2024年11月22日(金)

Wedge REPORT

2017年4月4日

 審査の第1段階は、月2回開かれる、区の高齢者福祉課や地域包括支援センター、民生委員などが集まる「ケース会議」だ。要介護度や認知症度、健康状態、世帯状況や親族の関与、収支・資産・相続の状況など、各々が得た情報を共有する。

支援員は2人体制で毎週高齢者の自宅を訪ねる。(上)、生活費2万円を支援員から受け取る村田さん(下)(写真・Wedge)

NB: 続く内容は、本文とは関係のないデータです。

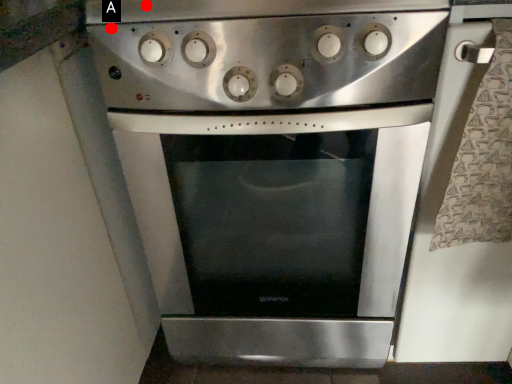 Question: Two points are circled on the image, labeled by A and B beside each circle. Which point is further to the camera?

Choices:
 (A) A is further
 (B) B is further

Answer: (A) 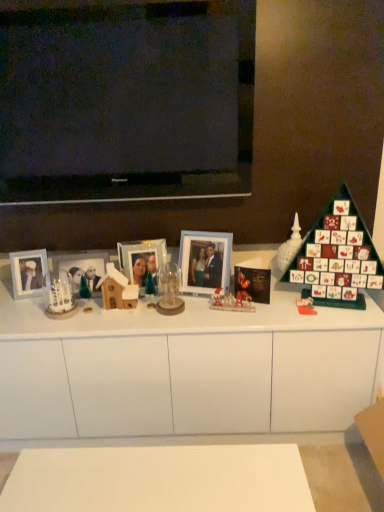 I want to click on free space to the left of white frosted glass candle holder at left, so click(x=24, y=305). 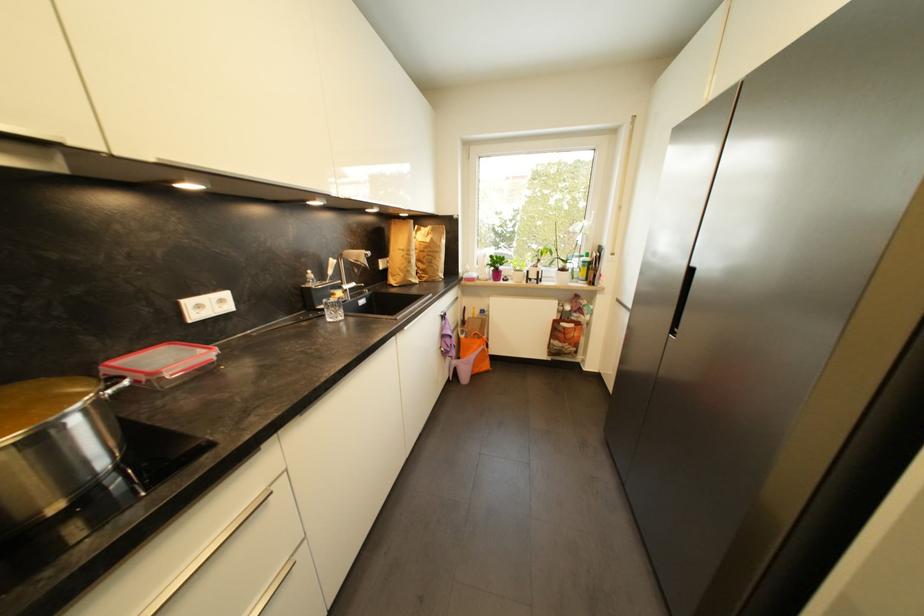 The location [495,265] corresponds to which object?

It refers to a pink flower pot. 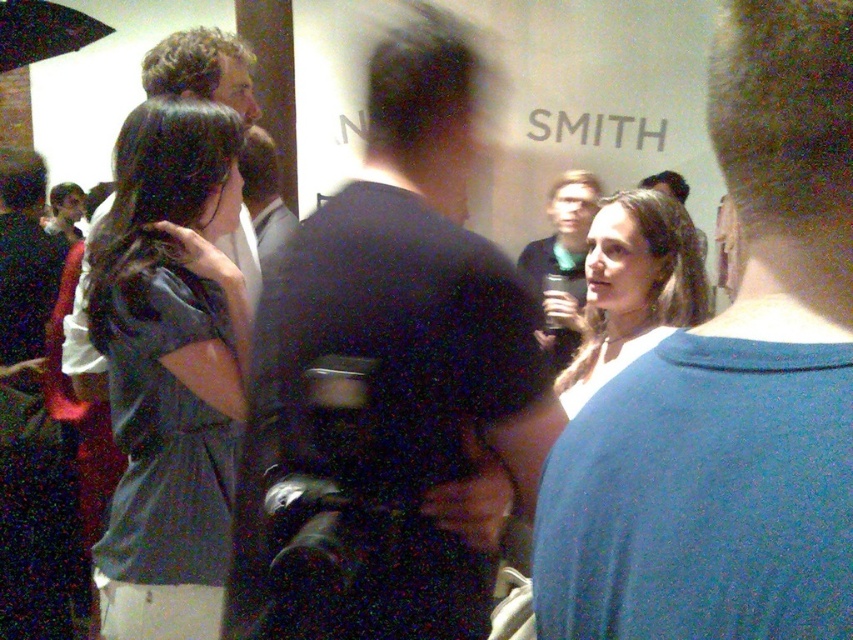 Which is above, black leather jacket at center or matte black jacket at center?

matte black jacket at center is higher up.

Is point (502, 269) in front of point (525, 266)?

Yes, point (502, 269) is closer to viewer.

Between point (340, 356) and point (578, 236), which one is positioned behind?

Positioned behind is point (578, 236).

At what (x,y) coordinates should I click in order to perform the action: click on black leather jacket at center. Please return your answer as a coordinate pair (x, y). This screenshot has width=853, height=640. Looking at the image, I should click on (386, 378).

Which is behind, point (190, 317) or point (244, 141)?

The point (244, 141) is more distant.

Find the location of `matte gray shirt at left`. matte gray shirt at left is located at coordinates (170, 365).

Is point (184, 209) farther from camera compared to point (294, 216)?

No, (184, 209) is closer to viewer.

This screenshot has width=853, height=640. What are the coordinates of `matte gray shirt at left` in the screenshot? It's located at (170, 365).

Is point (656, 276) farther from viewer compared to point (576, 227)?

No, (656, 276) is in front of (576, 227).

Is matte blue shirt at center in front of matte black jacket at center?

 「本人の性格や金銭管理に対する意向などを踏まえて、在宅か施設入所かなど、どんな支援を必要としているかを見極め、短期と中長期両方の支援策を協議する」(齋藤所長)。
 
 支援の方向性が決まると、次は後見人候補のマッチングを検討する。資産が少なく家族関係が複雑でない場合のみ、市民後見人に依頼する。

 一方、身上保護面で困難を抱えるなど、組織的に対応する必要性がある場合には、NPO法人「市民後見人の会」などに、不動産の売却などを含む案件の場合は、専門知識を持つ信用金庫OBで組織される「しんきん成年後見サポート」などに依頼する。

 適切に振り分けるためには被後見人の状況を詳細に把握する必要がある。品川区では自治体の調査権を駆使した徹底的な事前調査と情報共有を行う。もし事前の情報が不足し、マッチングがうまくいかなかった場合、受任した市民後見人に過大な負担がかかることになるからだ。

 記者は30人以上の市民後見人を取材したが、他区では知識がないために不動産売却でトラブルになった市民後見人や、家族間での経済的な虐待が後に発覚して家族と紛争を抱え、家裁に辞任届けを出した元市民後見人も実際にいた。「市民後見人にお願いするのか、法人にお願いするのかなど後見の担い手は個別事例ごとに慎重に検討し、ミスマッチのないようにしている」(齋藤所長)。